Bu sözler herkesi etkiledi, çünkü karışık kanlıların kan bağı sıralamasında kendilerinden daha zayıf olduğunu fark ettiklerinde çoğunlukla böyle davrandıklarını fark ettiler.
Mill, bunun Gustav ile olan rekabetinde de kendisine pahalıya mal olduğunu fark etti. Onu tamamen hafife almış ve başından beri tüm gücünü kullanmamıştı. Sonlara doğru daha fazla güç kullanmaya karar verdi, ama artık çok geçti.
Memur Felgro, kan bağıyla neler yapabileceğini daha fazla gösterdi. Ardından Mill, gölgeli yeteneklerini sergilemek için sahneye çıktı.
Artık anti-yerçekimi kuvvetinin kısıtlamasına tabi olmadıkları için, Gustav Mill'in kanının ne kadar güçlü olduğunu anladı.
Gustav, Mill'in bu görev sırasında onu kızdırmasını gizlice umuyordu, böylece onun kanını çalmak için bir bahanesi olacaktı. Gustav, Mill'in gölgeli kan bağı hakkında okumuştu ve bunun, aileleri daha fazla çocuk sahibi oldukça nesilden nesile aktarılan bir soy tipi kan bağı olduğunu biliyordu.
Mill'in babası da kardeşleri ve aile ağacındaki diğer kişilerle aynı kan grubuna sahipti.
Soy tipi kan grupları çok nadirdi ve çoğu zaman çok güçlüydü. Bir nesilden diğerine aktarıldıkça, giderek daha da güçleniyordu.
Dünyada sadece birkaç aile, soy kan grubunu nesilden nesile aktarmaya devam ediyordu ve çoğu, kan grubunu aile içinde tutmak istedikleri için dış dünya ile ilişki kurmuyordu.
Herkesin yeteneklerini değerlendirdikten sonra, Gustav onlara ilk ele alacakları hedef hakkında bilgi verdi.
Gustav, hedefin gelişmiş ateşli silah tedarik zincirinin yok edilmesi olacağına karar vermişti.

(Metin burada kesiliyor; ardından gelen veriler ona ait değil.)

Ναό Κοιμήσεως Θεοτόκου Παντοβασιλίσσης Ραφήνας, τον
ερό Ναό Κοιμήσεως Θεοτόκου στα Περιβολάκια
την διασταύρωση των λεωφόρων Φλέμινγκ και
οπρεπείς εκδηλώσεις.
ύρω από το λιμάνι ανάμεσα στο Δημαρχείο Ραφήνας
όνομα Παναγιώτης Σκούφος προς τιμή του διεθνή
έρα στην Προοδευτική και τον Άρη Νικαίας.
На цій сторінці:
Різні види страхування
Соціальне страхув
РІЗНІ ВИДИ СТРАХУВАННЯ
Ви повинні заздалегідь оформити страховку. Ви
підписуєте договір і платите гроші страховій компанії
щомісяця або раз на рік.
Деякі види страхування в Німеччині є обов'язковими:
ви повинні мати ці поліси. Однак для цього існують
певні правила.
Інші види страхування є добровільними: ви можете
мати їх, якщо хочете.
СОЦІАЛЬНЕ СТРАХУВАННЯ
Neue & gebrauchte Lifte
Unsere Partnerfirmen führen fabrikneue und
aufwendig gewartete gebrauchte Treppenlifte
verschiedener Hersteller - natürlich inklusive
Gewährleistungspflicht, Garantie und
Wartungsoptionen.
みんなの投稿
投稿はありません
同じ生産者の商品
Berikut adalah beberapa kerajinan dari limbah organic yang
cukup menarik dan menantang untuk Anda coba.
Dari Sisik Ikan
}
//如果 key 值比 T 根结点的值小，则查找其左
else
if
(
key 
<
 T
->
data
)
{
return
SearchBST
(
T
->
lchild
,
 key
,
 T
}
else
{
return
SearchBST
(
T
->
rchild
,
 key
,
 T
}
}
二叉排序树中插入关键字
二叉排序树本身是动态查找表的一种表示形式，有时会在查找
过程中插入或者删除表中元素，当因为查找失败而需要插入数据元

Bu, Gustav ve ekibinin başarılı bir şekilde sızdıktan sonra ilk gidecekleri yerin altıncı bölge olacağı anlamına geliyordu.
Planlarını anlatıp bölgenin nasıl bir yer olduğunu açıkladıktan sonra, herkes görevini yerine getirmeye hazırdı.
___________________________________
Bir anda ertesi gün geldi ve sabahın dördünde, gökyüzü hala karanlıkken Leoluch şehrine doğru göreve çıktılar.
Gustav'ın şehre sızdığı zamanki süreç tekrarlanarak, Memur Tron ve Louis ekibin şehre girmesine yardım etti.
Her şey zamanlaması doğruydu ve bu sefer işler sorunsuz gitti.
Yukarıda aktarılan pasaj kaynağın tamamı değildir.